Book: "Pentaho Kettle Solutions", Matt Casters, Roland Bouman, & Jos van Dongen, Wiley 2010 Book: "Pentaho Solutions", Roland Bouman & Jos van Dongen, Wiley 2009

Friday, November 09, 2007

Random RDBMS and SQL Myths debunked

A few times now, I've been wanting to write this down. I know: a lot of people will go *shrug*. Others may find me pedantic. Some of will say I'm being a smart-ass. Whatever...but I just got to write down a few of these common misconceptions that keep floating around.

None of these misconceptions are really harmful - in most cases, they do not lead to misunderstanding or miscommunication. However, when you are writing about these subjects, you'll often find that a sloppy definition you used in some place will bite you in the tail, and make it harder to explain something later on. So, that is why I from time to time get kind of obsessed with finding just the right words.

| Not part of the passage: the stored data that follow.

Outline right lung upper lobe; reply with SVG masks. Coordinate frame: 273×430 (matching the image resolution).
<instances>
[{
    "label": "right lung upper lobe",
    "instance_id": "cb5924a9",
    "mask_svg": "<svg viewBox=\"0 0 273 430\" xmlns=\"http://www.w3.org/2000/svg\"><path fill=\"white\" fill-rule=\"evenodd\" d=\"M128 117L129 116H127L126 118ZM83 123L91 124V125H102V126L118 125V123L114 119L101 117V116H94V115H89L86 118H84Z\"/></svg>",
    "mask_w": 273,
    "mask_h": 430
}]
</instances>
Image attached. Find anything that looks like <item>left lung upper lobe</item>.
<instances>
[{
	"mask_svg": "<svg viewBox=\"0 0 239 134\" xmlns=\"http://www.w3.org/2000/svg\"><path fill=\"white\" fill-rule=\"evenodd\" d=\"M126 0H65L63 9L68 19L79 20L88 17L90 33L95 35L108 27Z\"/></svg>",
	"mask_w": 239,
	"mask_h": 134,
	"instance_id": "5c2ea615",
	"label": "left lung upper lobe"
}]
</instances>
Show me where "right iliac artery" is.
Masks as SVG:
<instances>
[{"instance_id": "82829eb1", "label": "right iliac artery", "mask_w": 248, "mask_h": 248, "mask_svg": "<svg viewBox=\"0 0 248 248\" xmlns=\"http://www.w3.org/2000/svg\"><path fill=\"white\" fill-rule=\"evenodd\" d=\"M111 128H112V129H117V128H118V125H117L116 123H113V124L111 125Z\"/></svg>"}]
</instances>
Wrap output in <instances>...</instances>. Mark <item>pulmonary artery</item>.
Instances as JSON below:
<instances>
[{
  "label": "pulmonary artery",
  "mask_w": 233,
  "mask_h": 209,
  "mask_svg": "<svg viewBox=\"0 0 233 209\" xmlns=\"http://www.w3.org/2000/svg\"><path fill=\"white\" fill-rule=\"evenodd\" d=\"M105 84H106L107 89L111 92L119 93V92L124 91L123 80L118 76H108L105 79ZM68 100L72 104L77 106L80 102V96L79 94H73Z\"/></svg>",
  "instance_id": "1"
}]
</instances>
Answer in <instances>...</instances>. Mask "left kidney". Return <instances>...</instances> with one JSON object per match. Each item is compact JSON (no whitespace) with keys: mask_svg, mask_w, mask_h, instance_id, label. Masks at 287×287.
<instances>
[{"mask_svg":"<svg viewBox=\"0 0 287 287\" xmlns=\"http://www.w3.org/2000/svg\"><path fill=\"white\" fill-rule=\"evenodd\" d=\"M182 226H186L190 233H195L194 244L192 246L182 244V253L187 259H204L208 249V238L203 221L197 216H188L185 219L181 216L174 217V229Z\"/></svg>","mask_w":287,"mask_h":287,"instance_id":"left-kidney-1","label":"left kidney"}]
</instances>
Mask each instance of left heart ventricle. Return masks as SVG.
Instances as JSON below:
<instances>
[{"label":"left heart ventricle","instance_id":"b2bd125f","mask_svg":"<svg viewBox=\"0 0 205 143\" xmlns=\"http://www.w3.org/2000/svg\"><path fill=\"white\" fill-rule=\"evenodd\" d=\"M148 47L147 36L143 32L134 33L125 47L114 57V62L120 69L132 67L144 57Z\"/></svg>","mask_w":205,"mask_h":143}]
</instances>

I'm not pretending I have the right words though. But there are a few informal ways of saying things that at a glance look right but are in fact wrong. Here's a random list of some of them:

PRIMARY KEY and UNIQUE constraints are unique indexes

Wrong - an index is just a convenient implementation to detect duplicate entries, and this is used by all RDBMS-es I am familiar with to implement PRIMARY KEY and UNIQUE constraints. However, the fact that there is a distinction is evident in for example the Oracle SQL syntax. For example, in ALTER TABLE ... DROP CONSTRAINT you can specify whether the associated index should be kept or also discarded.

Some people argue that it does not make sense to make the distinction in case the RDBMS does not maintain the constraint and index as separate objects. (This is the case in for example MySQL.)

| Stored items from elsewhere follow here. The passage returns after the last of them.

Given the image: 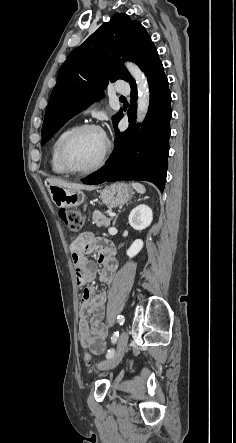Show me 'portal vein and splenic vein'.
<instances>
[{
    "label": "portal vein and splenic vein",
    "mask_w": 236,
    "mask_h": 443,
    "mask_svg": "<svg viewBox=\"0 0 236 443\" xmlns=\"http://www.w3.org/2000/svg\"><path fill=\"white\" fill-rule=\"evenodd\" d=\"M108 215H109L110 217H114V216H116V213H114V212H110Z\"/></svg>",
    "instance_id": "obj_1"
}]
</instances>
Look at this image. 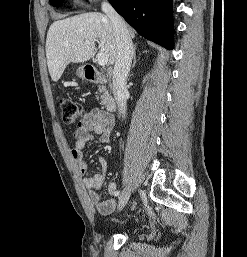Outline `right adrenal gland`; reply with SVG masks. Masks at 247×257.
<instances>
[{"instance_id": "2a0ac1e0", "label": "right adrenal gland", "mask_w": 247, "mask_h": 257, "mask_svg": "<svg viewBox=\"0 0 247 257\" xmlns=\"http://www.w3.org/2000/svg\"><path fill=\"white\" fill-rule=\"evenodd\" d=\"M135 51H136V44L134 45V49H133V63H132V68H133V67L135 66V64H136Z\"/></svg>"}]
</instances>
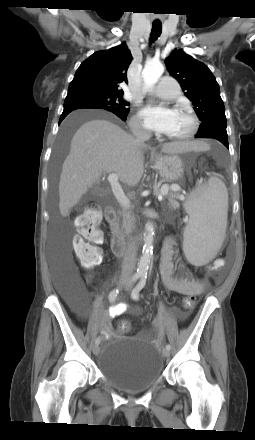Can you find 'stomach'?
Returning a JSON list of instances; mask_svg holds the SVG:
<instances>
[{"mask_svg": "<svg viewBox=\"0 0 255 440\" xmlns=\"http://www.w3.org/2000/svg\"><path fill=\"white\" fill-rule=\"evenodd\" d=\"M153 161L162 178L177 181L184 175V164L178 155H156Z\"/></svg>", "mask_w": 255, "mask_h": 440, "instance_id": "stomach-1", "label": "stomach"}]
</instances>
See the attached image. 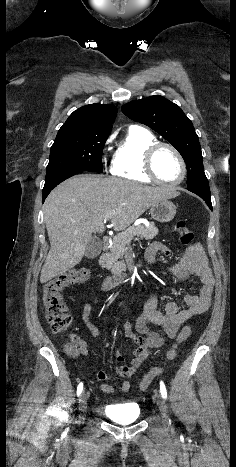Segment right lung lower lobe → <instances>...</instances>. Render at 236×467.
I'll use <instances>...</instances> for the list:
<instances>
[{
  "label": "right lung lower lobe",
  "instance_id": "98d812e1",
  "mask_svg": "<svg viewBox=\"0 0 236 467\" xmlns=\"http://www.w3.org/2000/svg\"><path fill=\"white\" fill-rule=\"evenodd\" d=\"M81 172H82L81 170L67 171V172L61 173L59 175L50 177V178H46L45 179V185H44V188H43V193H42V202H44V200L46 199V197L48 196L50 191L52 189H54L59 183H61L62 181L68 179L69 177H72L73 175H75L77 173H81Z\"/></svg>",
  "mask_w": 236,
  "mask_h": 467
}]
</instances>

Well, maybe...but I disagree. When I think about constraints, I'm thinking about business rules and guarding them to maintain database integrity. When talking about indexes, I'm thinking about performance and access paths. Quite different things, and in my opinion a shame to throw away the words to express the difference in my opinion.

A table consists of rows and columns

No - there is nothing wrong with an empty table. In other words, it does not consist of rows. It may or may not contain rows, but that is a different story.

A scalar subquery returns one column and one row

Wrong - first of all, a scalar subquery may return zero rows, in which case it evaluates to null, which is perfectly valid. But there is more to it.

Whether something is or is not a subquery is matter of syntaxis. The SQL grammer is defined so that if you encounter a query between parenthesis where a scalar value is appropriate, then that query (including the parentheses) will be parsed as a scalar subquery. In other words, the text satisfies the production rule for the non-terminal symbol "scalar subquery".

The parser will usually be smart enough to verify whether the subquery yields one column, but the number of rows returned is a runtime affair.

Suppose the query that makes up the scalar subquery would in fact return more than one row...would it suddenly not be a scalar subquery anymore? Of course not. It is still a scalar subquery - it just happens to be impossible to execute it. In other words, it violates the semantics of a scalar subquery and is therefore invalid. But the mere fact that we can conlcude that must imply that it is a scalar subquery.

A subquery is a SELECT statement that appears as a part of another SELECT statement

Wrong - For the same reasons as the previous issue. A statement is a syntactical construct. It has to do with discovering a pattern in a piece of text so that it satisfies a particular rule in the SQL grammer. That grammar does not have a rule that allows statements to be nested - not in pure SQL anyway (Of course, in stored procedures, one can have statement blocks like BEGIN...END, IF...END IF etc that really can contain other statements)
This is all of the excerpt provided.